Indeed, the purchase of land with the profits of commerce had long
been considered a critical step in improving a family's standing.
In addition to this overlap, there were strong intragroup ties
among the elite; kinship and marriage contributed to cohesion.
Newly rich families tried to turn their economic success into
social capital by marrying into older, established families.
Historically, the basis of class in Ecuador lay in the control
of land and the labor of those who lived on it. The Spanish
conquistadors had found the region devoid of valuable minerals and
the ready wealth mining provided, so the combination of land and
Indians welded together in vast haciendas formed the basis of the
colonial economy. The few who held land constituted a rural
oligarchy. The rest of society depended on this pivotal group, in
varying degrees, for livelihood, political participation, and
social identity. Hacienda owners spent much of their time in their
urban residences; cities existed principally to serve their wants.

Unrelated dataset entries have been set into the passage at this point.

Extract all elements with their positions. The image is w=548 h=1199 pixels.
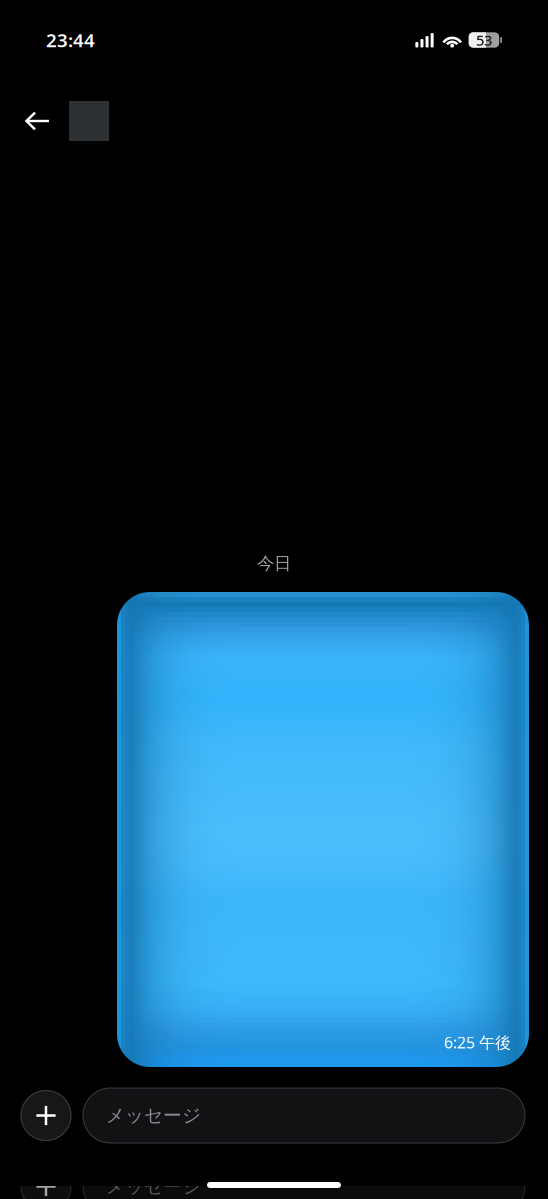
staticText: 23:44 <box>46 28 95 52</box>
button[interactable]: Add attachment <box>21 1161 71 1199</box>
staticText: メッセージ <box>106 1175 201 1198</box>
staticText: 6:25 午後 <box>444 1032 511 1053</box>
button[interactable]: Message text field <box>83 1159 525 1199</box>
staticText: 今日 <box>257 553 291 574</box>
staticText: メッセージ <box>106 1104 201 1127</box>
button[interactable]: Add attachment <box>21 1090 71 1141</box>
button[interactable]: Message text field <box>83 1088 525 1143</box>
staticText: 53 <box>476 30 492 50</box>
button[interactable]: Photo message, 6:25 PM <box>117 592 529 1067</box>
button[interactable]: Back <box>17 101 58 141</box>
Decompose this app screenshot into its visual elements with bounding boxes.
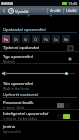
staticText: Opakování upozornění <box>3 27 46 32</box>
staticText: So <box>54 37 58 41</box>
button[interactable]: Inteligentní upozornění <box>0 111 79 121</box>
button[interactable]: So <box>52 35 60 43</box>
staticText: Uložit <box>66 8 77 13</box>
staticText: Ne <box>64 37 69 41</box>
staticText: 13:46 <box>68 1 78 6</box>
staticText: Upřesnit nastavení <box>3 92 39 97</box>
staticText: Tón upozornění <box>3 81 34 87</box>
staticText: 5 minut, 3krát <box>3 106 24 110</box>
staticText: St <box>24 37 28 41</box>
staticText: Posunout budík <box>3 100 34 106</box>
button[interactable]: Switch off <box>57 103 70 108</box>
staticText: 3 minuty, Cvrkot ptáků <box>3 117 37 121</box>
button[interactable]: Po <box>2 35 10 43</box>
staticText: Melodie <box>3 60 16 64</box>
button[interactable]: Ne <box>62 35 70 43</box>
staticText: Walk in the forest <box>3 87 30 91</box>
button[interactable]: Switch on <box>57 114 70 119</box>
staticText: Út <box>14 37 18 41</box>
button[interactable]: Čt <box>32 35 40 43</box>
staticText: Vyvolit upozornění <box>15 8 47 14</box>
button[interactable]: Út <box>12 35 20 43</box>
staticText: Po <box>4 37 8 41</box>
staticText: Upozornění <box>3 130 21 134</box>
button[interactable]: Weekly repeat <box>68 46 73 51</box>
button[interactable]: St <box>22 35 30 43</box>
button[interactable]: Tón upozornění <box>0 81 79 91</box>
button[interactable]: Zrušit <box>48 6 63 15</box>
button[interactable]: Typ upozornění <box>0 53 79 64</box>
staticText: Čt <box>34 37 38 41</box>
staticText: Inteligentní upozornění <box>3 111 49 117</box>
staticText: Jméno <box>3 124 16 130</box>
button[interactable]: Posunout budík <box>0 100 79 110</box>
button[interactable]: Uložit <box>64 6 79 15</box>
staticText: Pá <box>44 37 48 41</box>
staticText: Týdenní opakování <box>3 45 40 51</box>
staticText: Typ upozornění <box>3 54 33 60</box>
button[interactable]: Pá <box>42 35 50 43</box>
staticText: Zrušit <box>50 8 61 13</box>
button[interactable]: Preview sound <box>68 57 72 61</box>
button[interactable]: Jméno <box>0 124 79 134</box>
button[interactable]: Back <box>0 6 7 15</box>
button[interactable]: Týdenní opakování <box>0 44 79 52</box>
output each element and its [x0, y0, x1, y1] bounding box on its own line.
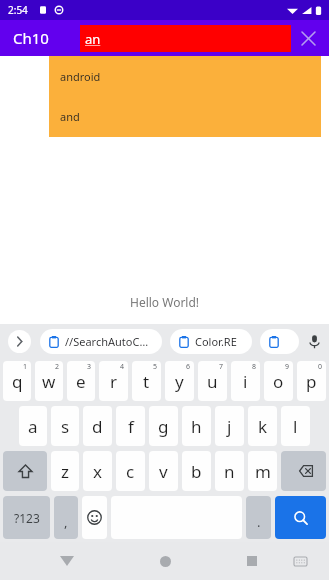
staticText: an [85, 30, 101, 48]
staticText: 6 [186, 362, 191, 372]
button[interactable]: . [246, 496, 271, 539]
staticText: and [60, 109, 80, 124]
staticText: Color.RED [195, 334, 244, 349]
staticText: y [175, 370, 184, 393]
staticText: 4 [120, 362, 125, 372]
staticText: Ch10 [13, 28, 49, 48]
staticText: 7 [219, 362, 224, 372]
staticText: o [273, 370, 284, 393]
button[interactable]: Close search [293, 23, 323, 53]
button[interactable]: Switch keyboard [287, 548, 313, 574]
staticText: u [207, 370, 218, 393]
button[interactable]: t [132, 361, 161, 401]
staticText: w [42, 370, 56, 393]
staticText: 5 [153, 362, 158, 372]
button[interactable]: c [116, 451, 145, 491]
button[interactable]: l [281, 406, 310, 446]
button[interactable]: r [99, 361, 128, 401]
staticText: b [191, 460, 202, 483]
staticText: p [306, 370, 317, 393]
staticText: h [191, 415, 202, 438]
staticText: j [227, 415, 232, 438]
button[interactable]: n [215, 451, 244, 491]
button[interactable]: Recents [237, 546, 267, 576]
staticText: Hello World! [130, 294, 200, 310]
button[interactable]: ?123 [3, 496, 50, 539]
staticText: e [76, 370, 86, 393]
staticText: g [158, 415, 169, 438]
button[interactable]: Shift [3, 451, 47, 491]
button[interactable]: y [165, 361, 194, 401]
button[interactable]: k [248, 406, 277, 446]
button[interactable] [260, 329, 299, 354]
button[interactable]: //SearchAutoC… [40, 329, 162, 354]
staticText: 8 [252, 362, 257, 372]
staticText: 1 [23, 362, 28, 372]
button[interactable]: Back [52, 546, 82, 576]
staticText: d [92, 415, 103, 438]
button[interactable]: z [51, 451, 79, 491]
staticText: //SearchAutoC… [65, 334, 149, 349]
staticText: i [243, 370, 248, 393]
button[interactable]: g [149, 406, 178, 446]
staticText: k [258, 415, 268, 438]
button[interactable]: f [116, 406, 145, 446]
button[interactable]: o [264, 361, 293, 401]
button[interactable]: Search [275, 496, 326, 539]
button[interactable]: h [182, 406, 211, 446]
staticText: m [255, 460, 271, 483]
button[interactable]: u [198, 361, 227, 401]
staticText: n [224, 460, 235, 483]
button[interactable]: v [149, 451, 178, 491]
staticText: f [128, 415, 134, 438]
button[interactable]: b [182, 451, 211, 491]
staticText: 3 [87, 362, 92, 372]
button[interactable]: Home [150, 546, 180, 576]
staticText: ?123 [14, 510, 40, 526]
button[interactable]: and [49, 96, 321, 136]
staticText: v [159, 460, 168, 483]
button[interactable]: d [83, 406, 112, 446]
button[interactable]: x [83, 451, 112, 491]
button[interactable]: j [215, 406, 244, 446]
button[interactable]: , [54, 496, 78, 539]
staticText: t [143, 370, 150, 393]
button[interactable]: w [35, 361, 63, 401]
button[interactable]: Voice input [299, 324, 329, 358]
button[interactable]: p [297, 361, 326, 401]
staticText: s [61, 415, 70, 438]
staticText: c [126, 460, 135, 483]
button[interactable]: i [231, 361, 260, 401]
staticText: 0 [318, 362, 323, 372]
staticText: a [28, 415, 38, 438]
staticText: 9 [285, 362, 290, 372]
button[interactable]: Color.RED [170, 329, 252, 354]
button[interactable]: e [67, 361, 95, 401]
button[interactable]: a [19, 406, 47, 446]
staticText: r [110, 370, 118, 393]
staticText: q [12, 370, 23, 393]
button[interactable]: android [49, 56, 321, 96]
staticText: 2 [55, 362, 60, 372]
staticText: l [293, 415, 298, 438]
staticText: android [60, 69, 101, 84]
staticText: 2:54 [8, 3, 28, 17]
staticText: . [257, 513, 261, 531]
button[interactable]: Backspace [281, 451, 326, 491]
button[interactable]: an [80, 25, 291, 52]
staticText: z [61, 460, 69, 483]
staticText: x [93, 460, 102, 483]
button[interactable]: s [51, 406, 79, 446]
button[interactable]: m [248, 451, 277, 491]
button[interactable]: q [3, 361, 31, 401]
staticText: , [64, 513, 68, 531]
button[interactable]: Expand suggestions [8, 330, 31, 353]
button[interactable]: Emoji [82, 496, 107, 539]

The small, ill-defined middle levels of urban professionals found
employment serving the commercial and administrative needs of the
hacienda. Artisans likewise produced mainly for hacendados.

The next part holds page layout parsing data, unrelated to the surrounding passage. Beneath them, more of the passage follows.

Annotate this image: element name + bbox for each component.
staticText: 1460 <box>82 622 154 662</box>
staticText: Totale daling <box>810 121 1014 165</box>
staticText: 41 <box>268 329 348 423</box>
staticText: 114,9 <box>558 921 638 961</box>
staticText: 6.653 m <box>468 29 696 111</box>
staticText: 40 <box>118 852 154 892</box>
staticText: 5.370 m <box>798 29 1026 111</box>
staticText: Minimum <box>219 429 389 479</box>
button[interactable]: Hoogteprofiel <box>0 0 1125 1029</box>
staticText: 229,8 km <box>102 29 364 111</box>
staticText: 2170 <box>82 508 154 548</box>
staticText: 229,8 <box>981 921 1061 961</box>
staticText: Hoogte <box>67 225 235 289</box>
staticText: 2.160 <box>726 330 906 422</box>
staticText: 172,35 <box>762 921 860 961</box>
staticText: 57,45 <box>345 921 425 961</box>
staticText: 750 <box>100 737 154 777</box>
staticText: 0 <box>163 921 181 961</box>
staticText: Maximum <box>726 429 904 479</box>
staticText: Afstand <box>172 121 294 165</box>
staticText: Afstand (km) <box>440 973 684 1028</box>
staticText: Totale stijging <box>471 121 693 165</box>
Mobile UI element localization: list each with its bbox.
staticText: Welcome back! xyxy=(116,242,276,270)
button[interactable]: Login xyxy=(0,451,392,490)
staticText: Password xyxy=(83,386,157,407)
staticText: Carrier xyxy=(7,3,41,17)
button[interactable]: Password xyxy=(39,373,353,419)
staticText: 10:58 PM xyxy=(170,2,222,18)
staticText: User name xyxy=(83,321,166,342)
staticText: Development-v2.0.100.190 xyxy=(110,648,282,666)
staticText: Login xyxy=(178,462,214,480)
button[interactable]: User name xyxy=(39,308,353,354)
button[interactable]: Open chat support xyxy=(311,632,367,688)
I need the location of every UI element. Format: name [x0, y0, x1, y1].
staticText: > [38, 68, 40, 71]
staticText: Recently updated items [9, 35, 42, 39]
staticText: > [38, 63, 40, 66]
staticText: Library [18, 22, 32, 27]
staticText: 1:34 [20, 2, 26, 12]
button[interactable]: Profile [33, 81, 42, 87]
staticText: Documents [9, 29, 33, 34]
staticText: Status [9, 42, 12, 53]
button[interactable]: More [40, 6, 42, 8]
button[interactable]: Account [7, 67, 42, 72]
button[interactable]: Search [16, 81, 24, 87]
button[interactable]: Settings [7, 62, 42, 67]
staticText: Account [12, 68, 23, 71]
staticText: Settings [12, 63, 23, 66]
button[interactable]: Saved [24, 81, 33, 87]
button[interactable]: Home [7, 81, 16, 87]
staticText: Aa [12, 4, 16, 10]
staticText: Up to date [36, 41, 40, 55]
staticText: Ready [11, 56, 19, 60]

The hacienda with its resident labor force was the center of
the Sierra elite family's influence. The landowner's power within
his domain was nearly absolute. Ideally, the hacendado exercised
this power beneficently, to protect his followers and dependents.

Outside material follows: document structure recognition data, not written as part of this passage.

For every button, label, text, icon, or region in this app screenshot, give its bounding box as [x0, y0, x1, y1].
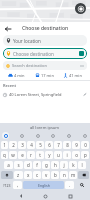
button[interactable]: m: [69, 171, 77, 179]
button[interactable]: all lorem ipsum: [0, 123, 90, 131]
button[interactable]: Comma: [13, 181, 22, 189]
staticText: w: [11, 152, 15, 158]
staticText: 4: [30, 142, 33, 148]
button[interactable]: 17 min: [33, 72, 56, 79]
button[interactable]: s: [14, 161, 23, 169]
staticText: y: [48, 152, 51, 158]
staticText: 2: [12, 142, 15, 148]
button[interactable]: Search: [75, 181, 89, 189]
button[interactable]: Recenter map: [75, 3, 86, 14]
button[interactable]: t: [36, 151, 44, 159]
button[interactable]: ?123: [1, 181, 12, 189]
button[interactable]: 4 min: [6, 72, 27, 79]
button[interactable]: Keyboard tool 2: [34, 132, 41, 139]
button[interactable]: a: [4, 161, 13, 169]
button[interactable]: l: [78, 161, 86, 169]
staticText: Your location: [13, 38, 41, 44]
button[interactable]: r: [27, 151, 35, 159]
button[interactable]: Backspace: [78, 171, 89, 179]
button[interactable]: Space: [23, 181, 64, 189]
staticText: 5: [39, 142, 42, 148]
staticText: q: [3, 152, 6, 158]
staticText: 8: [66, 142, 69, 148]
staticText: b: [54, 172, 57, 178]
button[interactable]: Voice search: [79, 51, 84, 56]
button[interactable]: Keyboard tool 4: [65, 132, 72, 139]
staticText: 4 min: [14, 73, 25, 78]
button[interactable]: 8: [63, 141, 71, 149]
button[interactable]: Choose destination: [3, 48, 87, 59]
staticText: d: [27, 162, 30, 168]
staticText: g: [45, 162, 48, 168]
staticText: h: [54, 162, 57, 168]
button[interactable]: h: [51, 161, 59, 169]
staticText: Search destination: [12, 63, 80, 68]
button[interactable]: Keyboard tool 1: [18, 132, 25, 139]
staticText: c: [36, 172, 39, 178]
staticText: 9: [75, 142, 78, 148]
button[interactable]: c: [33, 171, 41, 179]
button[interactable]: y: [45, 151, 53, 159]
button[interactable]: Your location: [3, 35, 87, 46]
button[interactable]: z: [14, 171, 23, 179]
button[interactable]: 41 min: [61, 72, 84, 79]
staticText: 41 min: [69, 73, 82, 78]
button[interactable]: 1: [1, 141, 8, 149]
button[interactable]: 5: [36, 141, 44, 149]
button[interactable]: 7: [54, 141, 62, 149]
button[interactable]: 40 Lorem Street, Springfield: [3, 90, 87, 99]
button[interactable]: x: [24, 171, 32, 179]
staticText: v: [45, 172, 48, 178]
button[interactable]: Use suggestion: [83, 93, 87, 97]
button[interactable]: Recent apps: [66, 192, 74, 200]
button[interactable]: u: [54, 151, 62, 159]
staticText: Choose destination: [13, 51, 79, 57]
button[interactable]: Back: [17, 192, 25, 200]
button[interactable]: o: [72, 151, 80, 159]
staticText: all lorem ipsum: [30, 125, 60, 130]
staticText: e: [21, 152, 24, 158]
button[interactable]: More: [80, 64, 84, 68]
staticText: a: [7, 162, 10, 168]
button[interactable]: g: [42, 161, 50, 169]
button[interactable]: 0: [81, 141, 89, 149]
staticText: p: [84, 152, 87, 158]
staticText: Choose destination: [22, 25, 69, 32]
button[interactable]: 6: [45, 141, 53, 149]
button[interactable]: Google: [2, 132, 9, 139]
button[interactable]: Period: [65, 181, 74, 189]
staticText: Recent: [3, 83, 17, 88]
staticText: x: [27, 172, 30, 178]
button[interactable]: Search destination: [3, 61, 87, 70]
button[interactable]: Keyboard tool 3: [49, 132, 56, 139]
button[interactable]: k: [69, 161, 77, 169]
button[interactable]: Home: [41, 192, 49, 200]
button[interactable]: i: [63, 151, 71, 159]
button[interactable]: w: [9, 151, 17, 159]
staticText: z: [17, 172, 20, 178]
button[interactable]: Shift: [1, 171, 13, 179]
button[interactable]: v: [42, 171, 50, 179]
button[interactable]: b: [51, 171, 59, 179]
button[interactable]: f: [33, 161, 41, 169]
button[interactable]: p: [81, 151, 89, 159]
button[interactable]: 3: [18, 141, 26, 149]
button[interactable]: j: [60, 161, 68, 169]
staticText: 3: [21, 142, 24, 148]
button[interactable]: 4: [27, 141, 35, 149]
staticText: t: [39, 152, 41, 158]
button[interactable]: d: [24, 161, 32, 169]
staticText: 0: [84, 142, 87, 148]
button[interactable]: n: [60, 171, 68, 179]
staticText: m: [71, 172, 76, 178]
button[interactable]: 9: [72, 141, 80, 149]
button[interactable]: Keyboard tool 5: [81, 132, 88, 139]
button[interactable]: e: [18, 151, 26, 159]
button[interactable]: q: [1, 151, 8, 159]
staticText: 40 Lorem Street, Springfield: [9, 92, 83, 97]
button[interactable]: 2: [9, 141, 17, 149]
staticText: ,: [17, 182, 19, 188]
staticText: l: [81, 162, 83, 168]
staticText: English: [38, 183, 50, 188]
button[interactable]: Back: [2, 23, 13, 34]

Whatever his inclination, everything from private morality to
public religious observances fell within his purview. He settled
land disputes among his resident peons, arranged marriages, and
dispensed favors.
The Costa elite's lifestyle, values, and economic interests
differed from its Sierra counterpart. Trade grew on the coast in
response to the impetus of export agriculture. As a result, the
elite on the coast had ties to other Latin American seaports and
links with world commerce.
The cleavage between the two elite groups, in evidence at
independence, continued to play a pivotal role in Ecuadorian
politics in the 1980s
(see Return to Democratic Rule, 1979-84
, ch. 1;
Political Dynamics
, ch. 4). Governments parceled out political
offices between the two groups, and region of origin was a critical
factor in an individual's political career. Economic developments
since the 1950s reinforced the dichotomies between the Costa and
Sierra. The banana boom of the 1950s and 1960s revived the Costa
cacao elite and funneled money to Guayaquil; in contrast, the oil
boom of the 1970s benefited Quito.
Agrarian organization provided the model for other social
institutions and the exercise of authority in general. Social rank
and power, in the elite view, were a natural part of the social
order. Individuals were ranked on the basis of birth, race, wealth,
breeding, and education. The elite (and middle class) often
described itself as la gente buena (the good people) or
la gente decente (the respectable people), contending that
it had sufficient breeding, intelligence, and culture to rule
others. The subordination of workers, peasants, servants, and all
Indians was an essential part of this scheme. In the elite view,
gains achieved by subordinates came not as their natural right but
through the beneficence of their betters.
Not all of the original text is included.